Server Data Recovery - Server RAID 5 Disk Offline Hot Spare Unactivated Data Recovery Case

Server Data Recovery Environment:

Four SAS hard drives in a brand server form a RAID5 array, and the other disk is used as a hot spare. The upper operating system is RedHat Linux, and a database is deployed as Oracle's OA.

Server Failure & Initial Inspection:

After one disk goes offline in RAID5, the hot spare does not automatically activate rebuild, and then another disk goes offline and the RAID5 array crashes. Because Oracle no longer provides follow-up support for OAs deployed in servers, users contact our Data Recovery Center to request data recovery and restore operating systems.

All disks in the failed server are numbered and removed and tested by hardware engineers. After testing, it was found that the hot spare was not enabled at all, there was no physical failure, and there was no obvious synchronization performance.

Server Data Recovery & Operating System Recovery Process:

1. All disks in the failed server are fully mirrored in read-only mode, and the disks that are offline after the mirroring process have more than a dozen bad sectors, and the rest of the disks are found to have no bad sectors. After the mirroring is completed, all disks are restored to the original server according to their numbers, and subsequent data analysis and data recovery are based on the image file to avoid secondary damage to the original disk data.

2. Analyze the RAID5 structure information based on the image file to obtain RAID related information such as disk sequence, block size, backward parity (Adaptec) and so on.

Server Data Recovery - Server RAID 5 Disk Offline Hot Spare Unactivated Data Recovery Case

North Asia Enterprise Data Recovery – RAID 5 Data Recovery

3. According to the RAID-related information obtained in the previous step, virtually reorganize the RAID and verify the data, find that the compressed packets of more than 200M are decompressed without error, and determine that the structure is correct.

4. According to this RAID structure, generate virtual RAID to a single hard disk, open the file system and find no obvious error.

5. Rebuild the RAID on the original disk after obtaining the user's authorization (the offline disk that found bad sectors has been replaced with a new hard disk during the reconstruction).

6. Connect the recovered single disk to the failed server by USB, start the failed server with linux SystemRescueCd, and then use the dd command to write back the whole disk.

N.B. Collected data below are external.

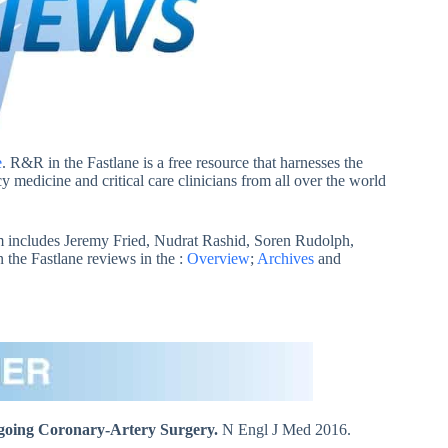
e
. R&R in the Fastlane is a free resource that harnesses the
 medicine and critical care clinicians from all over the world
 includes Jeremy Fried, Nudrat Rashid, Soren Rudolph,
he Fastlane reviews in the :
Overview
;
Archives
and
going Coronary-Artery Surgery.
N Engl J Med 2016.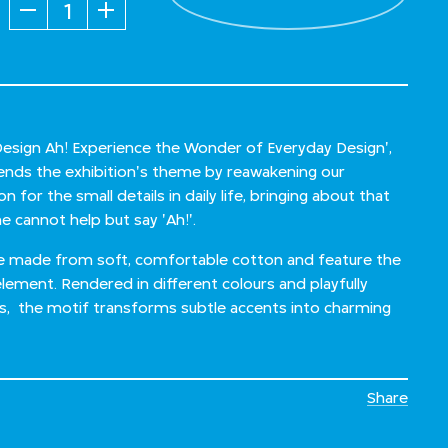
Quantity
'Design Ah! Experience the Wonder of Everyday Design',
xtends the exhibition's theme by reawakening our
 for the small details in daily life, bringing about that
 cannot help but say 'Ah!'.
re made from soft, comfortable cotton and feature the
element. Rendered in different colours and playfully
ks, the motif transforms subtle accents into charming
Share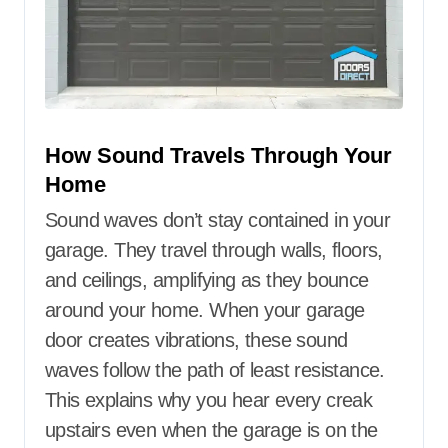
How Sound Travels Through Your
Home
Sound waves don’t stay contained in your
garage. They travel through walls, floors,
and ceilings, amplifying as they bounce
around your home. When your garage
door creates vibrations, these sound
waves follow the path of least resistance.
This explains why you hear every creak
upstairs even when the garage is on the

7. After the write-back is completed, start the operating system, but cannot enter the system, and the error message is: /etc/rc.d/rc.sysinit:Line 1:/sbin/pidof:Permission denied.

8. If you suspect that there is a problem with the permissions of this file, check after restarting with SystemRescueCd, there are obvious errors in the time, permissions, and size of this file, which is obviously an error caused by node damage.

9. Re-analyze the root partition in the reorganization data, locate the faulty /sbin/pidof, and find that the error is caused by bad sectors on the disk that is offline.

10. Use 3 intact disks to complete the damaged area of the disk that is offline after being offline. After completing the filesystem, the error still occurs. Check the inode table again and find that some nodes in the damaged area of the offline disk behave abnormally.

North Asia Enterprise Data Recovery – RAID 5 Data Recovery

While the UID described in the node exists normally, the attributes, size, and initial allocation block are all wrong. Perform all possible analyses, but no way has been found to recover this corrupted node. You can only try to repair this node or copy an identical file over.

11. For all files that may have errors, the data recovery engineer of North Asia Enterprise Security determines the node information of the original node block through the log, and then makes corrections.

12. After fixing, re-dd the root partition, execute fsck -fn /dev/sda5 and still report an error.

North Asia Enterprise Data Recovery – RAID 5 Data Recovery

According to the error message, the data recovery engineer found that multiple nodes shared the same data block in the system. Follow this prompt to analyze the underlying layer and find that there is an intersection of old and new node information.

13. Distinguish according to the file to which the node belongs, clear the error node and run fsck -fn /dev/sda5 again, and there are still a small number of errors. According to the error message, it was found that most of these nodes were located in the doc directory and did not affect the system startup, so fsck -fy /dev/sda5 was directly executed to force the repair.

14. After the repair is completed, restart the system and successfully enter the system desktop.

15. Start Oracle Database Service and OA without error.

16. The user side will test the recovered operating system and data (OA and Oracle database), and confirm that the restored data is complete and effective after multiple tests by the user side. The data recovery work is complete.